Rares sont les énarques à la tête de la rue de Grenelle nous apprend Claude Lelièvre, Amélie Oudéa-Castéra, la deuxième femme ministre de l’Éducation nationale en est une. « On verra si elle laissera (…) un nom dans l’histoire. Elle a déjà fait quelque bruit avec l’explication ahurissante pour une ministre en charge de l’Éducation nationale donnée au placement de ses enfants dans l’établissement privé huppé et très conservateur ‘’Stanislas’’ » ironise l’historien.
Amélie Oudéa-Castéra n’a pas reçu en charge le ministère de l’Éducation nationale en dépit du fait qu’elle était déjà en charge de la Jeunesse, des Sports et surtout des Jeux olympiques et paralympiques, mais au contraire parce qu’elle l’était.

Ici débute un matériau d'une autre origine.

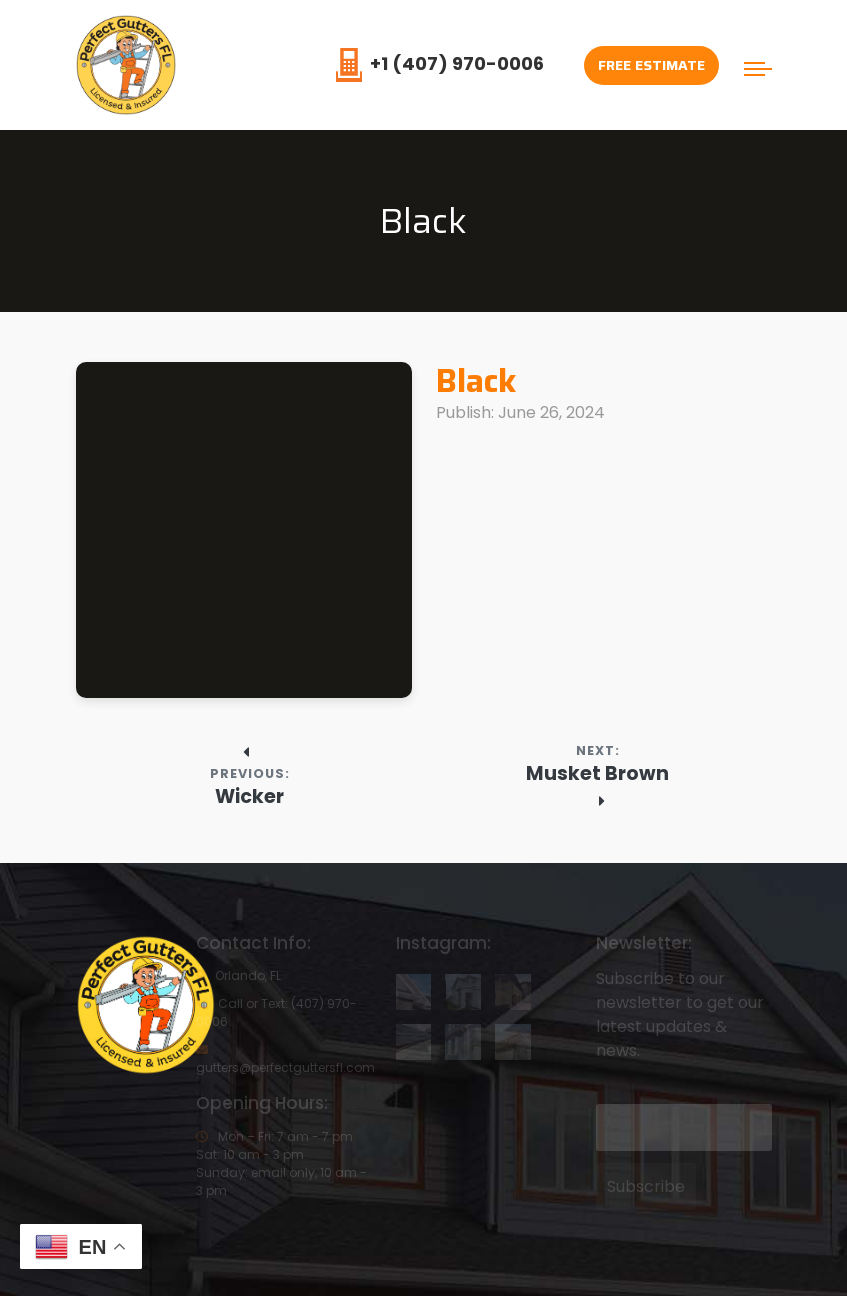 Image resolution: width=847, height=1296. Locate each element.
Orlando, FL (238, 975)
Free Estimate (651, 65)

On avait déjà vu le périmètre du ministre de « l’Éducation nationale » Jean-Michel Blanquer s’agrandir à la « Jeunesse » le 16 octobre 2018 (avec sous son giron la nomination de Gabriel Attal, secrétaire d’Etat à la « Jeunesse »), puis en plus le 6 juillet 2020 aux ‘’Sports’’ (avec sous son giron la nomination de Roxane Maracineanu, ministre chargée des «Sports »). On avait déjà vu un ministère (dirigé par Lionel Jospin) dénommé « ministre de l’Éducation nationale, de la Recherche et des Sports » (du 12 mai 1988 au 22 juin 1988) puis « ministre de l’Éducation nationale, de la Jeunesse et des Sports » (du 28 juin 1988 au 15 mai 1991). Mais cette fois-ci, c’est l’Éducation nationale qui est ajouté au périmètre ministériel de la « Jeunesse, des Sports, et des Jeux olympiques»
Amélie Oudéa-Castéra n’est pas choisie pour contribuer au traitement effectif des problèmes de fond de l’Éducation nationale, mais pour qu’ils soient abordés dans la sphère politico-médiatique dans le contexte de Jeux olympiques, dans une atmosphère ‘’patriotique’’ en symbiose avec le « réarmement civique » prôné par le Chef de l’État Emmanuel Macron. Avec les ‘’valeurs’’ ad hoc : le dépassement de soi, le goût de l’effort, la discipline, la compétition avec ses hiérarchisations distinctives et méritocratiques dans une effervescence ‘’patriotique’’. On peut compter sur Amélie Oudéa-Castéra pour cela. Et Emmanuel Macron – qui a été dans la même promotion qu’elle à l’ENA – compte sur elle.
Onze des 31 ministres de l’Éducation nationale ont été professeurs. Il est remarquable qu’ils soient tous agrégés : quatre agrégés – du supérieur – en droit ou sciences politiques ; trois agrégés de lettres classiques, un agrégé de philosophie, deux agrégés d’histoire et un agrégé de géographie. Tout se passe comme s’il était hors de question que des enseignants d’un autre « rang » puissent être à la tête du ministère de l’Éducation nationale. Mais pour les non-enseignants, la licence (le plus souvent de droit) peut manifestement suffire, et elle est d’ailleurs le diplôme le plus souvent détenu dans ce cas de figure.
Mais on observera aussi les limites de la place des agrégés. D’un côté, onze agrégés et quatre énarques parmi les 31 ministres de l’Éducation nationale. De l’autre côté, à l’inverse, dix énarques (dont deux sont en même temps agrégés de lettres, Laurent Fabius et Alain Juppé) et l’agrégé de lettres classiques Georges Pompidou, parmi les 26 Premiers ministres. Ce n’est pas le même équilibre tout au sommet du gouvernement. Sans compter celui à la tête de l’État : un seul agrégé (Georges Pompidou) contre quatre énarques parmi les huit présidents de la cinquième République.
Cela fait seulement la quatrième fois qu’un(e) énarque est ministre de l’Éducation nationale (parmi les 31 ministres de l’EN qui se sont succédé sous la Cinquième République) : après Alain Peyrefitte, Jean-Pierre Chévènement, puis Lionel Jospin. On verra si Amélie Oudéa-Castéra, la deuxième femme ministre de l’Éducation nationale, laissera comme eux un nom dans l’histoire. Elle a déjà fait quelque bruit avec l’explication ahurissante pour une ministre en charge de l’Éducation nationale donnée au placement de ses enfants dans l’établissement privé huppé et très conservateur ‘’Stanislas’’ . Et on va voir l’assomption de sa partition ‘’olympique’’ dans le ‘’réarmement civique’’ et la ‘’régénération’’ prônées par le chef de l’État Emmanuel Macron.